Ex-Philly official who oversaw Mummers and Broad Street Run sentenced to 15 months for embezzlement
Leo Dignam, a former assistant managing director, admitted last year he took $150,000 from funds established to support parks department programs and a nonprofit youth baseball foundation.
The former City of Philadelphia official who oversaw events including the Mummers Parade, the Broad Street Run, and the Philadelphia Marathon was sentenced Wednesday to 15 months in federal prison for looting $150,000 from city-managed bank accounts.
Leo Dignam, a former assistant managing director, pleaded guilty last year to charges of wire fraud and embezzlement, admitting he took the money to pay personal expenses, his phone and credit card bill, and to donate to a scholarship fund sponsored by his family between 2012 and 2019.
“I am truly sorry and heartsick over my actions,” Dignam, 61, told U.S. District Judge Eduardo Robreno at his sentencing. “I spent most of my life trying to help people in the city, but my actions did the opposite.”
Dignam has since paid the money back. But his abrupt resignation last fall after his crimes came to light caught many at City Hall off guard — chiefly because over his four-decade career he had established a reputation as a dedicated public servant and an ever-present face coordinating many of the city’s largest annual events.
The news was also surprising because his brother, Paul Dignam, 58, also a longtime city employee, was charged the same day for committing similar theft.
Prosecutors say the siblings were unaware of each other’s crimes. But both took advantage of the lax oversight of city bank accounts that hold money raised to support local rec centers, playgrounds, and community programs.
Paul Dignam, a former manager for the Department of Parks and Recreation, pleaded guilty last year, admitting he stole $119,000 from one of those community advisory council accounts. He is scheduled to be sentenced this month.
Leo Dignam — who served as the parks department’s deputy commissioner for programs before his role in the Managing Director’s Office — pilfered an account established in the name of the nonprofit Junior Baseball Federation to fund youth sports programs.
“The men, women and children of Philadelphia were actively disadvantaged because our city was unable to devote these embezzled funds to things like community events, educational programming, youth sports and the like,” Philadelphia Inspector General Alexander DeSantis said in a letter submitted to the court.

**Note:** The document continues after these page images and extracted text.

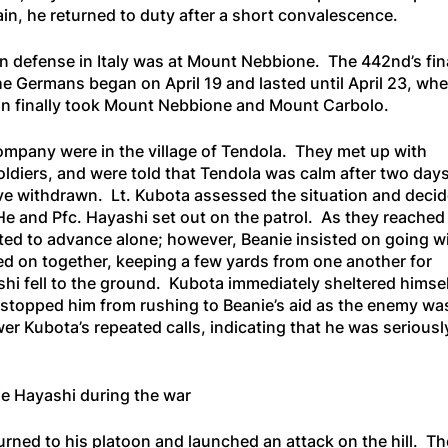
ain, he returned to duty after a short convalescence.
n defense in Italy was at Mount Nebbione. The 442nd’s fin
he Germans began on April 19 and lasted until April 23, wh
ion finally took Mount Nebbione and Mount Carbolo.
Company were in the village of Tendola. They met up with
ldiers, and were told that Tendola was calm after two days
e withdrawn. Lt. Kubota assessed the situation and deci
He and Pfc. Hayashi set out on the patrol. As they reached
anted to advance alone; however, Beanie insisted on going w
d on together, keeping a few yards from one another for
shi fell to the ground. Kubota immediately sheltered himse
g stopped him from rushing to Beanie’s aid as the enemy wa
wer Kubota’s repeated calls, indicating that he was seriousl
ie Hayashi during the war
rned to his platoon and launched an attack on the hill. The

Asked by the judge to explain those crimes Wednesday, Dignam’s lawyer, Arthur Donato Jr., chalked it up to “human weakness and greed,” and urged Robreno to sentence his client to probation, arguing he had already lost his pension, his $116,000-a-year job, his $300,000 DROP payment, and his reputation.

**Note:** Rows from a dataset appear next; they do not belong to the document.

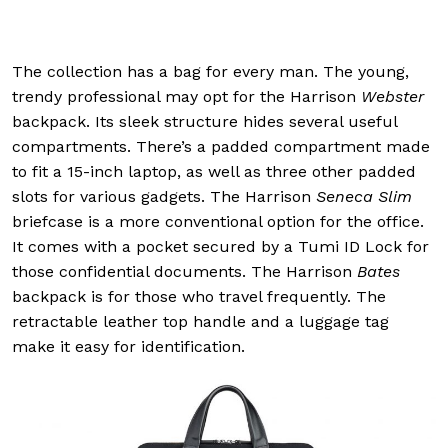
The collection has a bag for every man. The young,
trendy professional may opt for the Harrison
Webster
backpack. Its sleek structure hides several useful
compartments. There’s a padded compartment made
to fit a 15-inch laptop, as well as three other padded
slots for various gadgets. The Harrison
Seneca Slim
briefcase is a more conventional option for the office.
It comes with a pocket secured by a Tumi ID Lock for
those confidential documents. The Harrison
Bates
backpack is for those who travel frequently. The
retractable leather top handle and a luggage tag
make it easy for identification.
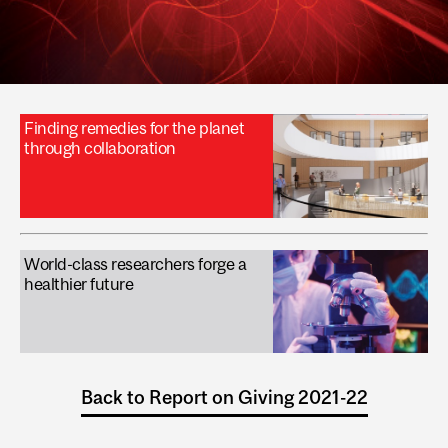
Finding remedies for the planet
through collaboration
World-class researchers forge a
healthier future
Back to Report on Giving 2021-22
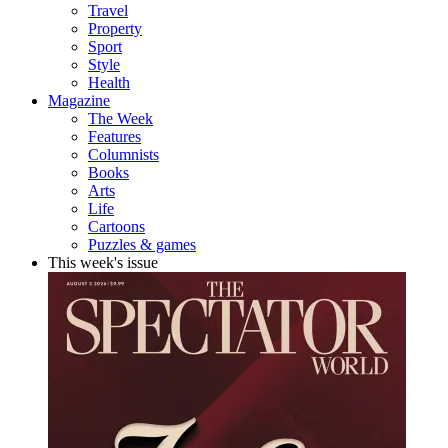
Travel
Property
Sport
Style
Health
Magazine
The Week
Features
Columnists
Books
Arts
Life
Cartoons
Puzzles & games
This week's issue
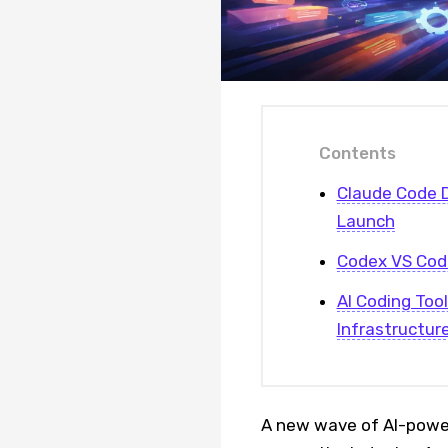
Contents
Claude Code 
Launch
Codex VS Code
AI Coding Too
Infrastructur
A new wave of AI-power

He cited Dignam’s otherwise unquestionable dedication to the city and his community, a record extolled in more than 200 letters to the judge from supporters including former coworkers, the leaders of several Mummers brigades, State Rep. Michael Driscoll as well as City Councilmembers Mark Squilla, Brian J. O’Neill, and Bobby Henon.
“For someone like him who led a life before this that was unblemished, this was like getting hit in the head by a two-by-four,” Donato said. “Enough is enough.”
But Deputy U.S. Attorney Louis D. Lappen balked at that suggestion, noting that poorer defendants routinely go to prison for stealing far less. Dignam, he said, had much more to lose and committed his crimes anyway.
“This defendant shouldn’t be able to buy his way out of [prison] because he’s a more privileged person,” Lappen said. “The public has to see that the criminal justice system punishes white-collar criminals and doesn’t let them buy their way out of a prison sentence.”
Ultimately, Robreno agreed, citing both the seven-year span of Dignam’s embezzlement and the damage his theft did not only to the Parks and Recreation Department but the public trust in city workers.
“The public trust is the most sacred possession of a democratic society,” he said. “A jail sentence is the best antidote to public corruption.”